Lastly, Apple has a dedicated fanbase, which is probably interested in something that’s both better integrated with its ecosystem and takes an alternative approach to Amazon, Google, or Meta. Consider the rumored TV-connected HomePod ― in theory, you could use a combination of FaceTime and SharePlay to watch movies remotely with friends and loved ones. The Portal TV does have a similar option, but only for Facebook Watch, which isn’t a living room experience no matter how hard Meta wants to promote it as such. In contrast you can use Apple’s SharePlay with services like Apple TV Plus, Disney Plus, HBO Max, and even Apple Fitness Plus.
Would you be interested in buying an Apple smart display?

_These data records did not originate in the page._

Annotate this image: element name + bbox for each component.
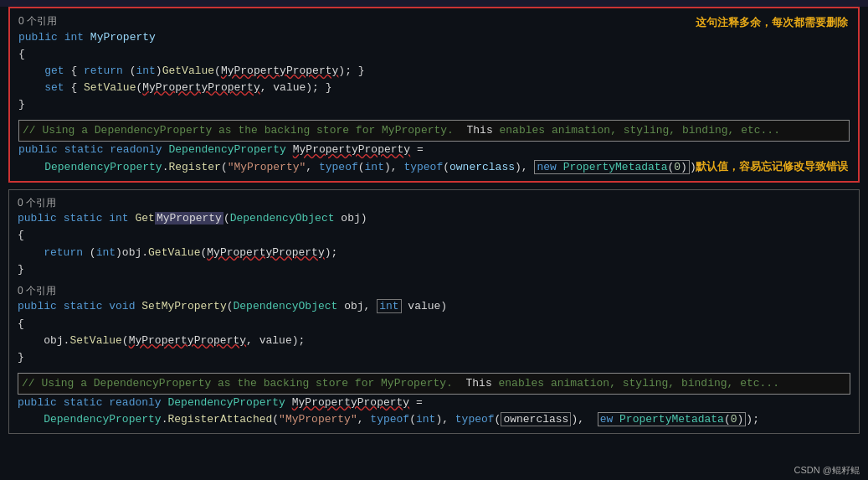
code-line: {	[18, 227, 850, 244]
code-line: public static int GetMyProperty(Dependen…	[18, 210, 850, 227]
code-line: }	[18, 96, 850, 113]
code-line: }	[18, 349, 850, 366]
code-line: set { SetValue(MyPropertyProperty, value…	[18, 80, 850, 96]
section2: 0 个引用 public static int GetMyProperty(De…	[8, 189, 860, 435]
code-line: {	[18, 46, 850, 63]
code-line: {	[18, 316, 850, 333]
code-line: }	[18, 261, 850, 278]
annotation2: 默认值，容易忘记修改导致错误	[696, 159, 848, 174]
ref-count-2: 0 个引用	[18, 195, 850, 211]
code-line: public static readonly DependencyPropert…	[18, 395, 850, 411]
annotation1: 这句注释多余，每次都需要删除	[696, 15, 848, 30]
code-line: public static readonly DependencyPropert…	[18, 142, 850, 158]
watermark: CSDN @鲲籽鲲	[786, 461, 868, 480]
comment-line: // Using a DependencyProperty as the bac…	[23, 122, 845, 139]
comment-line-2: // Using a DependencyProperty as the bac…	[22, 375, 846, 392]
section1: 0 个引用 public int MyProperty { get { retu…	[8, 7, 860, 183]
code-line: public int MyProperty	[18, 29, 850, 46]
code-line: get { return (int)GetValue(MyPropertyPro…	[18, 63, 850, 80]
code-line: obj.SetValue(MyPropertyProperty, value);	[18, 333, 850, 349]
code-line: public static void SetMyProperty(Depende…	[18, 298, 850, 315]
code-line: return (int)obj.GetValue(MyPropertyPrope…	[18, 245, 850, 261]
main-container: 0 个引用 public int MyProperty { get { retu…	[0, 7, 868, 480]
code-line: DependencyProperty.RegisterAttached("MyP…	[18, 411, 850, 428]
inner-block-2: // Using a DependencyProperty as the bac…	[18, 373, 850, 395]
ref-count-3: 0 个引用	[18, 283, 850, 299]
inner-block-1: // Using a DependencyProperty as the bac…	[18, 120, 850, 142]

The Apple first-generation curse
Given its track record with new product categories, Apple’s first-gen smart display will probably do well enough, but take some time to find traction. The company’s missteps have included everything from too-narrow third-party support to unreasonably high prices, both of which are probably what sunk the original HomePod. At $349, it was a hard sell when you could get other high-quality smart speakers like the Sonos One for over $100 less.
Apple will probably take a generation or two to gauge its strengths and public demand, and react accordingly.
Apple will probably take a generation or two to gauge its strengths and public demand, and react accordingly. Perhaps the best demonstration of this is actually the Apple Watch, which was initially pushed hardest as a fashion accessory, to the point that you could get real gold models costing upwards of $10,000. The Series 2 pivoted towards health and fitness, which is what Apple still emphasizes today.
Who knows ― the company could knock it out of the park on the first swing. Regardless, I’m curious to see what Apple’s interpretation of a smart display looks like.